- [How to complete this task] Copy all of the entries that follow, exactly.

*** Begin section ***

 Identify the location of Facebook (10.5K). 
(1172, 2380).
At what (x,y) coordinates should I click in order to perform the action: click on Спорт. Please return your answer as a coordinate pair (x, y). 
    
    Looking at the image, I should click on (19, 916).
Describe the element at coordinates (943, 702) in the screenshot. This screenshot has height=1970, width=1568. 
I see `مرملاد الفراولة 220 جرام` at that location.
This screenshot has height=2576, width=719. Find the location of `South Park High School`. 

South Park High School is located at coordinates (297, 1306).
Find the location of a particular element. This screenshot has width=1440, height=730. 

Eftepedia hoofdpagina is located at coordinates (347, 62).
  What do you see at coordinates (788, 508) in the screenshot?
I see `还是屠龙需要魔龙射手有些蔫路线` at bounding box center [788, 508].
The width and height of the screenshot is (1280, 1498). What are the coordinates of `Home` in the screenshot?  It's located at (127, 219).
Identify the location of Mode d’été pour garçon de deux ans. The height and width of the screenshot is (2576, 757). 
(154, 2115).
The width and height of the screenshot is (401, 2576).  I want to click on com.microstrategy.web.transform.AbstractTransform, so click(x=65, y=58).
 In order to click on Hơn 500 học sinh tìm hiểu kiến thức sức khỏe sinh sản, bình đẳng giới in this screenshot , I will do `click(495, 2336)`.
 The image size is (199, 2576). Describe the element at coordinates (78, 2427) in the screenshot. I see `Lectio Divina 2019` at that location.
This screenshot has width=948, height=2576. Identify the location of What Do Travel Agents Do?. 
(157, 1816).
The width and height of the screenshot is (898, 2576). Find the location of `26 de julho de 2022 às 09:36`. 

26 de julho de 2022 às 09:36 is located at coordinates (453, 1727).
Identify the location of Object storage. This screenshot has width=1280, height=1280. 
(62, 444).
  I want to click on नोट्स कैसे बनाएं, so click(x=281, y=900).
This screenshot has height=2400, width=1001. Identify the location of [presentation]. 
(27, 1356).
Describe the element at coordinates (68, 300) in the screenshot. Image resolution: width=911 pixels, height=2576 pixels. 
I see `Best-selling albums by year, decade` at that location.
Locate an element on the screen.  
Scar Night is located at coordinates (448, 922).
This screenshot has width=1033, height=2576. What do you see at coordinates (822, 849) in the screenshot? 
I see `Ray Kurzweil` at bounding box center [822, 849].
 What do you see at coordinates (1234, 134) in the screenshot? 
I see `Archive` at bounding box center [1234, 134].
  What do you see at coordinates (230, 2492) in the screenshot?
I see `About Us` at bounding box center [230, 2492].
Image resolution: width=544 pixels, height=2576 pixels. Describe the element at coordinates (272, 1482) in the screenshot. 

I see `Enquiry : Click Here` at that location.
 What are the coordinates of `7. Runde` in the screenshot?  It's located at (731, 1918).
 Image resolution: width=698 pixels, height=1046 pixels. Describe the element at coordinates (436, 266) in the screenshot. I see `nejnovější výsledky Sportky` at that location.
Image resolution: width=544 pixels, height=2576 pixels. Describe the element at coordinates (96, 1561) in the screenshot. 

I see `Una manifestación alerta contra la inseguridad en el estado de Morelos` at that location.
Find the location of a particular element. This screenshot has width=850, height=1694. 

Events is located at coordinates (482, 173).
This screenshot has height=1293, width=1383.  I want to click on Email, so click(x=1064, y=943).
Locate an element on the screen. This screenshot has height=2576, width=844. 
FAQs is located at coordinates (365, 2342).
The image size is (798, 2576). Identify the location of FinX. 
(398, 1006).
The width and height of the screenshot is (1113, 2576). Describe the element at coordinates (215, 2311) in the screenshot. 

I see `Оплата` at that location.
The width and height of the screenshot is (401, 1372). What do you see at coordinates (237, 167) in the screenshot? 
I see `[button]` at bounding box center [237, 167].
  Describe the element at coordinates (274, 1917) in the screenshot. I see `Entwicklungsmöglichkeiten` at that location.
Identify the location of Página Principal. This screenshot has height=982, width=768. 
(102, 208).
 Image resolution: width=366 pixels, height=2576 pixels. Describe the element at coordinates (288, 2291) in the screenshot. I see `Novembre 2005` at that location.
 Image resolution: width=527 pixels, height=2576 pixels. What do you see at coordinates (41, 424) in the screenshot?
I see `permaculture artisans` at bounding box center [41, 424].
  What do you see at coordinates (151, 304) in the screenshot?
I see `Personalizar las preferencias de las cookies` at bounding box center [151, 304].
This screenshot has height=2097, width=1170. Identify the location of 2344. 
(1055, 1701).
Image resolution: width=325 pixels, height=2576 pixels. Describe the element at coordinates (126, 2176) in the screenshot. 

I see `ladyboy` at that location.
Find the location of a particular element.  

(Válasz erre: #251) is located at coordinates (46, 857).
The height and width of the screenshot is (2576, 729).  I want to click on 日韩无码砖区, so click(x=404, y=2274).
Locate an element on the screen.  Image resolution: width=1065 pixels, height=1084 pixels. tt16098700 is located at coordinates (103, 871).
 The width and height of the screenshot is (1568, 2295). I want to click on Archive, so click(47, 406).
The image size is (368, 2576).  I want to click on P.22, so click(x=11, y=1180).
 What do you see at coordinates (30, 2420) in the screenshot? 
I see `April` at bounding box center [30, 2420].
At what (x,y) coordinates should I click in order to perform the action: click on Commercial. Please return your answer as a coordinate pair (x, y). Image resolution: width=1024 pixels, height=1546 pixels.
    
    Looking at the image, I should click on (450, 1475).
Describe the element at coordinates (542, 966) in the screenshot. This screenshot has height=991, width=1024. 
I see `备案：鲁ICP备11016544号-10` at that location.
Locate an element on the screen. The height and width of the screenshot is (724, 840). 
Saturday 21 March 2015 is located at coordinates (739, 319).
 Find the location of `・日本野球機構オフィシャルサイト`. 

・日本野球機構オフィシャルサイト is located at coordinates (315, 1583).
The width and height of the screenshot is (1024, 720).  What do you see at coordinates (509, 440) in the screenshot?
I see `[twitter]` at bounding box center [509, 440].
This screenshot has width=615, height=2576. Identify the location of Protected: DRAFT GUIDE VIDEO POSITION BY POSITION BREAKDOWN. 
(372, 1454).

*** End section ***

- [Answer to the exercise]
 Identify the location of Facebook (10.5K). 
(1172, 2380).
At what (x,y) coordinates should I click in order to perform the action: click on Спорт. Please return your answer as a coordinate pair (x, y). 
    
    Looking at the image, I should click on (19, 916).
Describe the element at coordinates (943, 702) in the screenshot. This screenshot has height=1970, width=1568. 
I see `مرملاد الفراولة 220 جرام` at that location.
This screenshot has height=2576, width=719. Find the location of `South Park High School`. 

South Park High School is located at coordinates (297, 1306).
Find the location of a particular element. This screenshot has width=1440, height=730. 

Eftepedia hoofdpagina is located at coordinates (347, 62).
  What do you see at coordinates (788, 508) in the screenshot?
I see `还是屠龙需要魔龙射手有些蔫路线` at bounding box center [788, 508].
The width and height of the screenshot is (1280, 1498). What are the coordinates of `Home` in the screenshot?  It's located at (127, 219).
Identify the location of Mode d’été pour garçon de deux ans. The height and width of the screenshot is (2576, 757). 
(154, 2115).
The width and height of the screenshot is (401, 2576).  I want to click on com.microstrategy.web.transform.AbstractTransform, so click(x=65, y=58).
 In order to click on Hơn 500 học sinh tìm hiểu kiến thức sức khỏe sinh sản, bình đẳng giới in this screenshot , I will do `click(495, 2336)`.
 The image size is (199, 2576). Describe the element at coordinates (78, 2427) in the screenshot. I see `Lectio Divina 2019` at that location.
This screenshot has width=948, height=2576. Identify the location of What Do Travel Agents Do?. 
(157, 1816).
The width and height of the screenshot is (898, 2576). Find the location of `26 de julho de 2022 às 09:36`. 

26 de julho de 2022 às 09:36 is located at coordinates (453, 1727).
Identify the location of Object storage. This screenshot has width=1280, height=1280. 
(62, 444).
  I want to click on नोट्स कैसे बनाएं, so click(x=281, y=900).
This screenshot has height=2400, width=1001. Identify the location of [presentation]. 
(27, 1356).
Describe the element at coordinates (68, 300) in the screenshot. Image resolution: width=911 pixels, height=2576 pixels. 
I see `Best-selling albums by year, decade` at that location.
Locate an element on the screen.  
Scar Night is located at coordinates (448, 922).
This screenshot has width=1033, height=2576. What do you see at coordinates (822, 849) in the screenshot? 
I see `Ray Kurzweil` at bounding box center [822, 849].
 What do you see at coordinates (1234, 134) in the screenshot? 
I see `Archive` at bounding box center [1234, 134].
  What do you see at coordinates (230, 2492) in the screenshot?
I see `About Us` at bounding box center [230, 2492].
Image resolution: width=544 pixels, height=2576 pixels. Describe the element at coordinates (272, 1482) in the screenshot. 

I see `Enquiry : Click Here` at that location.
 What are the coordinates of `7. Runde` in the screenshot?  It's located at (731, 1918).
 Image resolution: width=698 pixels, height=1046 pixels. Describe the element at coordinates (436, 266) in the screenshot. I see `nejnovější výsledky Sportky` at that location.
Image resolution: width=544 pixels, height=2576 pixels. Describe the element at coordinates (96, 1561) in the screenshot. 

I see `Una manifestación alerta contra la inseguridad en el estado de Morelos` at that location.
Find the location of a particular element. This screenshot has width=850, height=1694. 

Events is located at coordinates (482, 173).
This screenshot has height=1293, width=1383.  I want to click on Email, so click(x=1064, y=943).
Locate an element on the screen. This screenshot has height=2576, width=844. 
FAQs is located at coordinates (365, 2342).
The image size is (798, 2576). Identify the location of FinX. 
(398, 1006).
The width and height of the screenshot is (1113, 2576). Describe the element at coordinates (215, 2311) in the screenshot. 

I see `Оплата` at that location.
The width and height of the screenshot is (401, 1372). What do you see at coordinates (237, 167) in the screenshot? 
I see `[button]` at bounding box center [237, 167].
  Describe the element at coordinates (274, 1917) in the screenshot. I see `Entwicklungsmöglichkeiten` at that location.
Identify the location of Página Principal. This screenshot has height=982, width=768. 
(102, 208).
 Image resolution: width=366 pixels, height=2576 pixels. Describe the element at coordinates (288, 2291) in the screenshot. I see `Novembre 2005` at that location.
 Image resolution: width=527 pixels, height=2576 pixels. What do you see at coordinates (41, 424) in the screenshot?
I see `permaculture artisans` at bounding box center [41, 424].
  What do you see at coordinates (151, 304) in the screenshot?
I see `Personalizar las preferencias de las cookies` at bounding box center [151, 304].
This screenshot has height=2097, width=1170. Identify the location of 2344. 
(1055, 1701).
Image resolution: width=325 pixels, height=2576 pixels. Describe the element at coordinates (126, 2176) in the screenshot. 

I see `ladyboy` at that location.
Find the location of a particular element.  

(Válasz erre: #251) is located at coordinates (46, 857).
The height and width of the screenshot is (2576, 729).  I want to click on 日韩无码砖区, so click(x=404, y=2274).
Locate an element on the screen.  Image resolution: width=1065 pixels, height=1084 pixels. tt16098700 is located at coordinates (103, 871).
 The width and height of the screenshot is (1568, 2295). I want to click on Archive, so click(47, 406).
The image size is (368, 2576).  I want to click on P.22, so click(x=11, y=1180).
 What do you see at coordinates (30, 2420) in the screenshot? 
I see `April` at bounding box center [30, 2420].
At what (x,y) coordinates should I click in order to perform the action: click on Commercial. Please return your answer as a coordinate pair (x, y). Image resolution: width=1024 pixels, height=1546 pixels.
    
    Looking at the image, I should click on (450, 1475).
Describe the element at coordinates (542, 966) in the screenshot. This screenshot has height=991, width=1024. 
I see `备案：鲁ICP备11016544号-10` at that location.
Locate an element on the screen. The height and width of the screenshot is (724, 840). 
Saturday 21 March 2015 is located at coordinates (739, 319).
 Find the location of `・日本野球機構オフィシャルサイト`. 

・日本野球機構オフィシャルサイト is located at coordinates (315, 1583).
The width and height of the screenshot is (1024, 720).  What do you see at coordinates (509, 440) in the screenshot?
I see `[twitter]` at bounding box center [509, 440].
This screenshot has width=615, height=2576. Identify the location of Protected: DRAFT GUIDE VIDEO POSITION BY POSITION BREAKDOWN. 
(372, 1454).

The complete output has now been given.